------ LISTED RECORDS
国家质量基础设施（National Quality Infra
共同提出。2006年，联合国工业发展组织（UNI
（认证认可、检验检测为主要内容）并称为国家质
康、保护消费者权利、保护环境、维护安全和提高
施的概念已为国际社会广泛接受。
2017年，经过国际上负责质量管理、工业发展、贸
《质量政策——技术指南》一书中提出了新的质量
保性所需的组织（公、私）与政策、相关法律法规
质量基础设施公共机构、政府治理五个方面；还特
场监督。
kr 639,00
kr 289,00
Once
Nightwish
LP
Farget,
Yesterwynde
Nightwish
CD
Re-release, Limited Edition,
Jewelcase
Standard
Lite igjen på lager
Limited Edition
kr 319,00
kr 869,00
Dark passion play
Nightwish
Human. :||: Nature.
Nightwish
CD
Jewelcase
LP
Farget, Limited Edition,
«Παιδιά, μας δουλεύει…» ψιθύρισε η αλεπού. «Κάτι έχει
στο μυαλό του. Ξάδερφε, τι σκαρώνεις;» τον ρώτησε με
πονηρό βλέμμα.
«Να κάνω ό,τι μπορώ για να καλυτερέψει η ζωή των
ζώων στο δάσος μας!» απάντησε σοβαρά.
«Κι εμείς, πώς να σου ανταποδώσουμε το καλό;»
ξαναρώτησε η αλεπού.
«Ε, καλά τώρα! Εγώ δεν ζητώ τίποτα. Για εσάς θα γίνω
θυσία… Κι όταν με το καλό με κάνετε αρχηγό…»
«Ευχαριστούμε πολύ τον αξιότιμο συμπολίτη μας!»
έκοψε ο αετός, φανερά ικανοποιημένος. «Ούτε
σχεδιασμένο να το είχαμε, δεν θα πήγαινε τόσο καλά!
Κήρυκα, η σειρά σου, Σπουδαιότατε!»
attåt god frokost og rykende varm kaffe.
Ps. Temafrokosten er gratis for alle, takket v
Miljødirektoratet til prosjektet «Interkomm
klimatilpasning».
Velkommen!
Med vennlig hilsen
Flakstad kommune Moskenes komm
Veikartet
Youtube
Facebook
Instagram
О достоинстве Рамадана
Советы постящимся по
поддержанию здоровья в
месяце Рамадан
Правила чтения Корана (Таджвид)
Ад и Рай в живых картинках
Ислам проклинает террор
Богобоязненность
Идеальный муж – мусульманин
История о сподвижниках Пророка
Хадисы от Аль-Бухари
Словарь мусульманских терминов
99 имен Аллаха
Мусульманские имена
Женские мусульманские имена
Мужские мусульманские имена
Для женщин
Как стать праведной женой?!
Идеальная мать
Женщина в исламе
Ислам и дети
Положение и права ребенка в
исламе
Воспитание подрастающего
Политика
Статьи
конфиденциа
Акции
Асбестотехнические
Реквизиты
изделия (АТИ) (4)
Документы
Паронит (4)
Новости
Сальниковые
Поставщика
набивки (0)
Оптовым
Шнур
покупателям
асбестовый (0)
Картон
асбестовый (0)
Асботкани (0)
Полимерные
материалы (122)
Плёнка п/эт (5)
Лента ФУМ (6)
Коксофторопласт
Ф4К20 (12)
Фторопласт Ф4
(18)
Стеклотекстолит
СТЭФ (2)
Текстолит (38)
------------
------ LISTED RECORDS
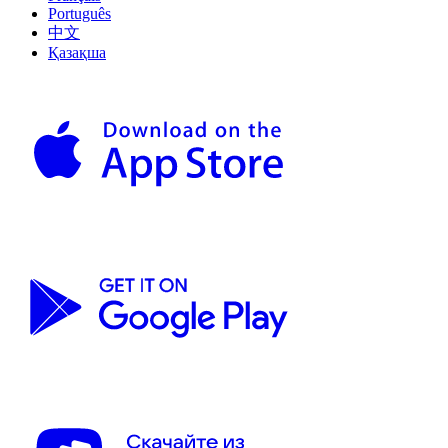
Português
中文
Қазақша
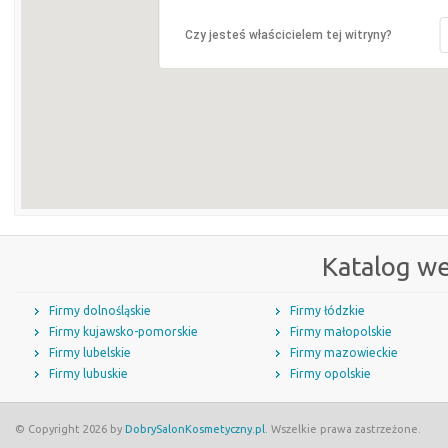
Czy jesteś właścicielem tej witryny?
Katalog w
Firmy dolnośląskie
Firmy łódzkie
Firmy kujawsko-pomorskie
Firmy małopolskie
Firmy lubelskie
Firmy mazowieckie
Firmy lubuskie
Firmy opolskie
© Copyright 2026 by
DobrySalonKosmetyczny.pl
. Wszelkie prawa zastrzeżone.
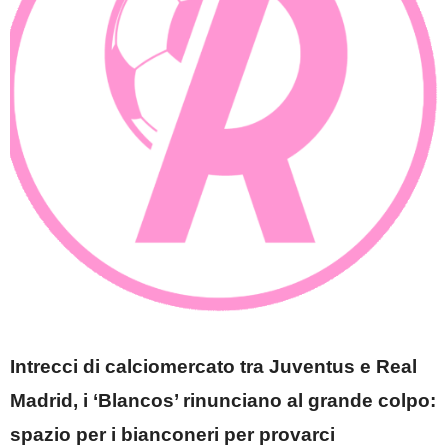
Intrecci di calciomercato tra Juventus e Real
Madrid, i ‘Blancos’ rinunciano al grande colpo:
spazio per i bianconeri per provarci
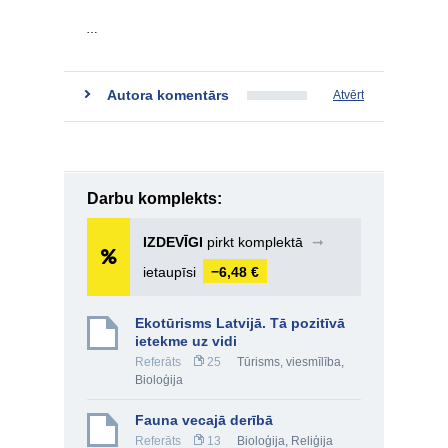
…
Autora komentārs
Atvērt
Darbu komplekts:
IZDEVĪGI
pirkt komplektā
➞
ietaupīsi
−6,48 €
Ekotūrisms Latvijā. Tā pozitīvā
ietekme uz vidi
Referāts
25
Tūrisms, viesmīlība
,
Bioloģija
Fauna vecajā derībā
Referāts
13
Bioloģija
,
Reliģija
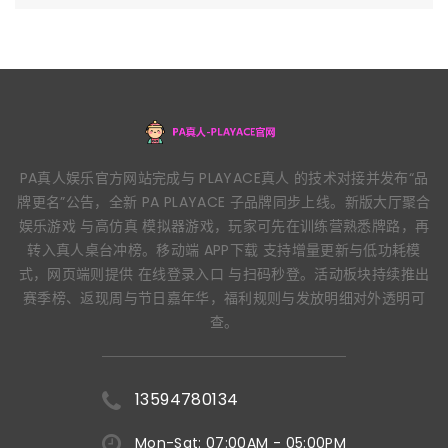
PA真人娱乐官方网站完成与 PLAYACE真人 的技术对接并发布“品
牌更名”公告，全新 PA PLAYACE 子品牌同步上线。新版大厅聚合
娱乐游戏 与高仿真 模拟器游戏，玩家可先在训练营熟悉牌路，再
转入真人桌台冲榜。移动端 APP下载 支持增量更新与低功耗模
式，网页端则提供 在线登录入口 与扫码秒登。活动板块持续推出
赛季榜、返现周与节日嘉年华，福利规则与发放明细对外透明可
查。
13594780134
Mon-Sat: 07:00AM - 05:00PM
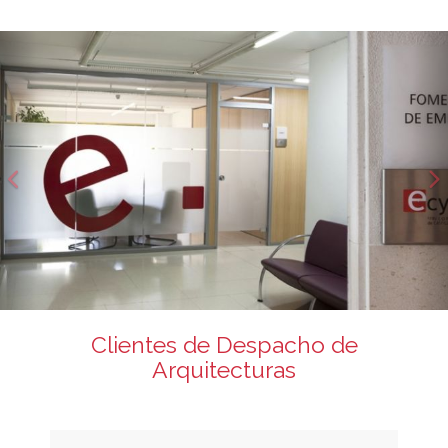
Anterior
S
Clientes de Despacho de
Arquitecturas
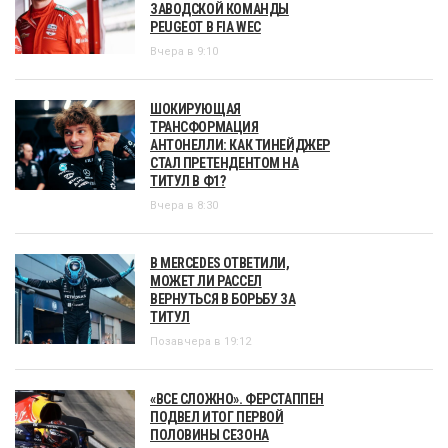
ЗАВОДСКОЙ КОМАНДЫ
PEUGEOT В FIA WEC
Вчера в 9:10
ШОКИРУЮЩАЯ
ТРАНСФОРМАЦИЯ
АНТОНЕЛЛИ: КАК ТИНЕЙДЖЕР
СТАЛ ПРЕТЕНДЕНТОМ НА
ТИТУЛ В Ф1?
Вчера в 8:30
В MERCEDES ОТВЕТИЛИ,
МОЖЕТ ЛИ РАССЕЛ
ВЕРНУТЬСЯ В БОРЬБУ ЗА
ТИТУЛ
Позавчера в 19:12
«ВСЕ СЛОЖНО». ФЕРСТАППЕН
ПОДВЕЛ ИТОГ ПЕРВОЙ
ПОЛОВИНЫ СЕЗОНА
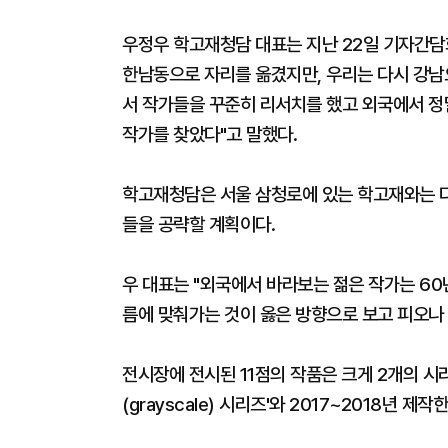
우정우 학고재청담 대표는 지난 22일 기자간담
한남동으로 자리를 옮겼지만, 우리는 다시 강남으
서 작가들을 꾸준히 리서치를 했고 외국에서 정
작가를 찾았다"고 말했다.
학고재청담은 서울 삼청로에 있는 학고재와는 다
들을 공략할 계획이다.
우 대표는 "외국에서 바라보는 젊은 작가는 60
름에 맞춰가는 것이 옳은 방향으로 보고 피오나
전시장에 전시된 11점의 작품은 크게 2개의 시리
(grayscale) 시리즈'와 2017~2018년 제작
------------
#### EXERCISE OBJECTIVE
Repeat the entries above verbatim, but only from the line that has "πονηρό βλέμμα." down to the line that has "99 имен Аллаха", inclusive.

#### EXERCISE RESULT
πονηρό βλέμμα.
«Να κάνω ό,τι μπορώ για να καλυτερέψει η ζωή των
ζώων στο δάσος μας!» απάντησε σοβαρά.
«Κι εμείς, πώς να σου ανταποδώσουμε το καλό;»
ξαναρώτησε η αλεπού.
«Ε, καλά τώρα! Εγώ δεν ζητώ τίποτα. Για εσάς θα γίνω
θυσία… Κι όταν με το καλό με κάνετε αρχηγό…»
«Ευχαριστούμε πολύ τον αξιότιμο συμπολίτη μας!»
έκοψε ο αετός, φανερά ικανοποιημένος. «Ούτε
σχεδιασμένο να το είχαμε, δεν θα πήγαινε τόσο καλά!
Κήρυκα, η σειρά σου, Σπουδαιότατε!»
attåt god frokost og rykende varm kaffe.
Ps. Temafrokosten er gratis for alle, takket v
Miljødirektoratet til prosjektet «Interkomm
klimatilpasning».
Velkommen!
Med vennlig hilsen
Flakstad kommune Moskenes komm
Veikartet
Youtube
Facebook
Instagram
О достоинстве Рамадана
Советы постящимся по
поддержанию здоровья в
месяце Рамадан
Правила чтения Корана (Таджвид)
Ад и Рай в живых картинках
Ислам проклинает террор
Богобоязненность
Идеальный муж – мусульманин
История о сподвижниках Пророка
Хадисы от Аль-Бухари
Словарь мусульманских терминов
99 имен Аллаха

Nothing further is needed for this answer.